The first concerns the case of where Volkswagen falsified its emissions test results for a good many of its vehicles.  The role of the regulator in this case was to achieve a desired social end where the state has a compelling interest–the reduction of air pollution from automobiles.  The regulator–the Environmental Protection Agency (EPA)–found the discrepancy and issued a notice of violation of the Clean Air Act.  The EPA, however, did not come across this information on its own.  Since we are dealing with multinational products, the initial investigation occurred in Europe under a regulator there and the results passed to the EPA.  The corrective action is to recall the vehicles and “make the parties whole.”  But in this case the regulator’s remedy may only be the first line of product liability.  It will be hard to recall the pollutants released into the atmosphere and breach of implicit contract with the buyers of the automobiles.  Whether a direct harm can be proven is now up to the courts, but given that executives in an internal review (article already cited) admitted that executives knew about deception, the remedies now extend to fraud.  Regardless of the other legal issues,

The other high profile example is the highly toxic levels of lead in the drinking water of Flint, Michigan.  In this case the same regulator, the EPA, has issued a violation of federal law in relation to safe drinking water.  But as with the European case, the high levels of lead were first discovered by local medical personnel and citizens.  Once the discrepancy was found a number of actions were required to be taken to secure proper drinking water.  But the damage has been done.  Children in particular tend to absorb lead in their neurological systems with long term adverse results.  It is hard to see how the real damage that has been inflicted will make the damaged parties whole.
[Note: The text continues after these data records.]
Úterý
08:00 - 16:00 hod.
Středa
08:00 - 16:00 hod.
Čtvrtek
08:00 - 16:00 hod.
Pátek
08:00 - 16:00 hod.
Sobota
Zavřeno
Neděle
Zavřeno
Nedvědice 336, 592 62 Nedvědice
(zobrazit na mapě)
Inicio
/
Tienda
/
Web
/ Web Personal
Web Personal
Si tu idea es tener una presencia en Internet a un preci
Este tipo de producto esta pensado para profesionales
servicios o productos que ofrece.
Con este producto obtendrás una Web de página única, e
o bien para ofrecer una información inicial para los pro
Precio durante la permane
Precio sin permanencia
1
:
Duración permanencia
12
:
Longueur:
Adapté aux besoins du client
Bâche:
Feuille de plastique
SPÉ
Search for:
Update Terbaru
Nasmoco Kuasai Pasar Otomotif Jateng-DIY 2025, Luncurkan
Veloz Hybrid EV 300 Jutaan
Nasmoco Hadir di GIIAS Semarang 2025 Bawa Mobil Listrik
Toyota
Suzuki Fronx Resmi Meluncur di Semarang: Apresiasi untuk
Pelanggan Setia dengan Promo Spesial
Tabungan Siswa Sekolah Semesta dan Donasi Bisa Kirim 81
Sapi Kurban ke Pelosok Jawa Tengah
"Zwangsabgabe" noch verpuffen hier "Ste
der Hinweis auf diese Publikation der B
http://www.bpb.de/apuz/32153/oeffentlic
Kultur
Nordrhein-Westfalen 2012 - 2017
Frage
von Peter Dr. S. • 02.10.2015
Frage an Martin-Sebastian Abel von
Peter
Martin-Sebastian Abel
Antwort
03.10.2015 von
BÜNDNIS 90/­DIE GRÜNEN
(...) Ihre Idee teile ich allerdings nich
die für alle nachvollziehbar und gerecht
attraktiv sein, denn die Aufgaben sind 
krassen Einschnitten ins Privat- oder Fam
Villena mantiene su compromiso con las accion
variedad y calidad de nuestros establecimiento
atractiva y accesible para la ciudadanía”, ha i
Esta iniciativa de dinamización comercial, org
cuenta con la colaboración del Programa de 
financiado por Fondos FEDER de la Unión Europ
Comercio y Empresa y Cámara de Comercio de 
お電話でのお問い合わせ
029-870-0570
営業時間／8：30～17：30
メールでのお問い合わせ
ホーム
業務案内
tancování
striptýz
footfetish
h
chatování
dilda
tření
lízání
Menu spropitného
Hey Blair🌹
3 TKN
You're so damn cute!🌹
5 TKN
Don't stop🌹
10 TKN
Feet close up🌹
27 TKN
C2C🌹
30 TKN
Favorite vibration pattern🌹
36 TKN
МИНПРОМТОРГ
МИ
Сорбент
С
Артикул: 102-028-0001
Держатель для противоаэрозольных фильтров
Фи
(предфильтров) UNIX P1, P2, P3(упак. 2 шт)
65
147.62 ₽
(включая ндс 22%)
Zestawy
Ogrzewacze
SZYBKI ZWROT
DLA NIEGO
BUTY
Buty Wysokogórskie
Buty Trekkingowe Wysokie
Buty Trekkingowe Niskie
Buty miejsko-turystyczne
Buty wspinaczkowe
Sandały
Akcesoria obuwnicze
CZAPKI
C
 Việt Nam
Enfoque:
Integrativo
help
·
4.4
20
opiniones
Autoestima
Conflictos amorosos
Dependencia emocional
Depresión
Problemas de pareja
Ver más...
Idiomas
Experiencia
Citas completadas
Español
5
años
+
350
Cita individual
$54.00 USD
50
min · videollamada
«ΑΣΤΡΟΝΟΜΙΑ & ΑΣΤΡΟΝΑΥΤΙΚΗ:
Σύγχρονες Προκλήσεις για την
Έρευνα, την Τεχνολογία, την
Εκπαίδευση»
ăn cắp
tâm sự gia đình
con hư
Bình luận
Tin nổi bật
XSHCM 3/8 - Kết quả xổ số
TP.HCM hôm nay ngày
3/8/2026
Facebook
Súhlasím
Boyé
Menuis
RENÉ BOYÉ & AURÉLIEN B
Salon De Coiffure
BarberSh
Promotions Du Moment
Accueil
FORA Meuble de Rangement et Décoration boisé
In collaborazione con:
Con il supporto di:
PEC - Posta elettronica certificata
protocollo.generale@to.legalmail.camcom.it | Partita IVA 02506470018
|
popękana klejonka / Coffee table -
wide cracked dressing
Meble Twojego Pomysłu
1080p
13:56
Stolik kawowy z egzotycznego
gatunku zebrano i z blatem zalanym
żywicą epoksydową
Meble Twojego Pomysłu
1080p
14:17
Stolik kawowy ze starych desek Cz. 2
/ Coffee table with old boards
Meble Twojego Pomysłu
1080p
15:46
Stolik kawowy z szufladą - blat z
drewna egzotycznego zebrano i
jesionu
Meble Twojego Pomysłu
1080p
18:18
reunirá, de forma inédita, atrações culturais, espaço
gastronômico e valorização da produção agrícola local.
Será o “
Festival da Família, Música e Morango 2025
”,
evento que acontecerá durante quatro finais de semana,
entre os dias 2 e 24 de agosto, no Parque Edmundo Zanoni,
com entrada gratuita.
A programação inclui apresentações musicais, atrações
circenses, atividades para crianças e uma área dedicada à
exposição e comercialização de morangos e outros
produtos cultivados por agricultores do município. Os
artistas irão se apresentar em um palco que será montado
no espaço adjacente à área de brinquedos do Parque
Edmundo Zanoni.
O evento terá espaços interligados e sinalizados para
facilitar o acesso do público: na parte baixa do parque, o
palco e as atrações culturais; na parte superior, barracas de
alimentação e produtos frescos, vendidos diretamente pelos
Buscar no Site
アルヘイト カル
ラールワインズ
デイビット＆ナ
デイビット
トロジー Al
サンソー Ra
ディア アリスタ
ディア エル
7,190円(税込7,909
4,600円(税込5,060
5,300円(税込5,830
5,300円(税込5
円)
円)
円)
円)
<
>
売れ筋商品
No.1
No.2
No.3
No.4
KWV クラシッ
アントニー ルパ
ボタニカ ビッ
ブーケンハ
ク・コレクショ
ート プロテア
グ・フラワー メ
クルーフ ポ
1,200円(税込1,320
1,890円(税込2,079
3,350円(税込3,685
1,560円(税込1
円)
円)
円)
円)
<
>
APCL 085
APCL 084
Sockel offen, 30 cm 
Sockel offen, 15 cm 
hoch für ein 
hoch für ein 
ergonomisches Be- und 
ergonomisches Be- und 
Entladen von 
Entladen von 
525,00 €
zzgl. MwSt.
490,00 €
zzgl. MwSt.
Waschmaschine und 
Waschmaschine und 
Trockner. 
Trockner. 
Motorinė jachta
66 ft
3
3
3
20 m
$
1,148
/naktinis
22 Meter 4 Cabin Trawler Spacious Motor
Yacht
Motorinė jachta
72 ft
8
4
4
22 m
Thus, we can see two things.  First, the regulator is firmly within the tradition of regulating the health, safety, and welfare, particularly the first category and second categories.  Secondly, the regulatory regime is reactive.

While obviously the specific illnesses caused by the additional pollution form Volkswagen vehicles is probably not directly traceable to harm, the harm in the case of elevated lead levels in Flint’s water supply is both traceable and largely irreversible.

Thus, in comparing these two examples, we can see that there are other considerations than the black and white construct of materiality and prescriptiveness.  For example, there are considerations of irreversible harm, prevention, proportionality, judgment, and intentional results.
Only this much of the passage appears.